The Education of Medical Students: Ten Stories of Curriculum Change

Forward

Medical schools are justifiably sources of civic pride, in no small part because they are the wellspring of the high-quality health care enjoyed by the people whose taxes, tuition payments, and insurance premiums subsidize them. Medical schools have prospered for most of the past century because they had broad public support.

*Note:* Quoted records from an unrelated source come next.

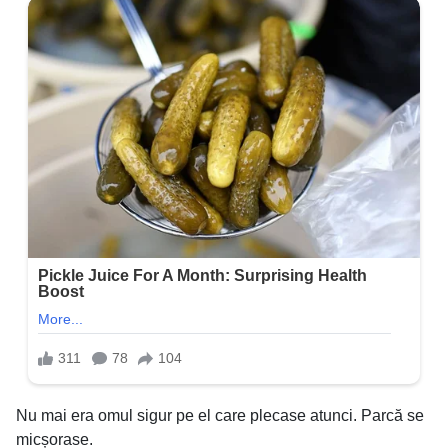
Nu mai era omul sigur pe el care plecase atunci. Parcă se
micșorase.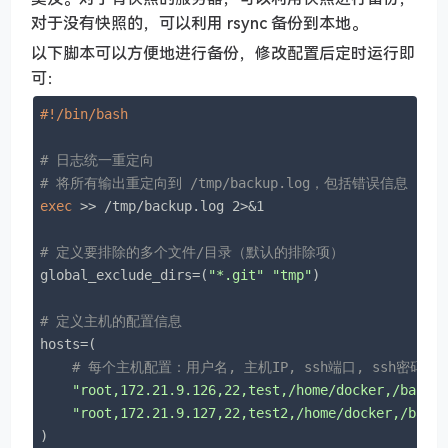
对于没有快照的，可以利用 rsync 备份到本地。
以下脚本可以方便地进行备份，修改配置后定时运行即
可：
#!/bin/bash
# 日志统一重定向
# 将所有输出重定向到 /tmp/backup.log，包括错误信息
exec
 >> /tmp/backup.log 2>&1

# 定义要排除的多个文件/目录（默认的排除项）
global_exclude_dirs=(
"*.git"
"tmp"
)

# 定义主机的配置信息
hosts=(

# 每个主机配置：用户名, 主机IP, ssh端口, ssh密码
"root,172.21.9.126,22,test,/home/docker,/back/
"root,172.21.9.127,22,test2,/home/docker,/back
)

And that support is needed now more than ever, as medical education attempts to adapt to significant changes in what students must learn to be good physicians in the 21st century.

This report is designed to enhance our understanding about the nature and extent of those changes. Its findings are both encouraging and unsettling. The good news is that many medical educators are implementing curricular changes that are responsive to the latest advances in biomedical science, to the social and policy sciences relevant to medical practice, to the burden of disease, to the organization and financing of health care, and to the changing demography of the American population.

The unsettling news is that most contemporary curriculum reformers have not yet been able to make necessary changes in the second two years of medical education, when students receive their first intensive education in clinical practice. In the first of two essays that introduce this report, Michael Whitcomb, a senior vice president of the Association of American Medical Colleges, writes that this “lack of innovation . . . is almost certainly due to the fact that many members of the clinical faculty do not believe that changes are needed.” The author of the second introductory essay, Kenneth Ludmerer, agrees with this analysis, as do the authors of most of the case studies that follow the essays. Ludmerer, a professor of internal medicine and history at Washington University, worries that “the approaches described in the case studies are insufficient to prepare the nation’s medical students properly for the practice of medicine in the 21st century.”

We commend the report to persons who have formal responsibility for higher education as well as to medical educators. Members of university governing boards and leaders of the legislative and executive branches of state government should be aware of current achievements and limits of curriculum reform in medical schools and of their potential consequences for American health care.

We also hope that medical educators and persons responsible to the public for higher education will discuss the barriers to reform in the clinical curriculum. Some of these barriers are financial. Others are a result of the reward system in academic medicine. All of them are amenable to change as a result of collaboration among people within and outside medical education. Academic responsibility is the price we must pay for academic freedom.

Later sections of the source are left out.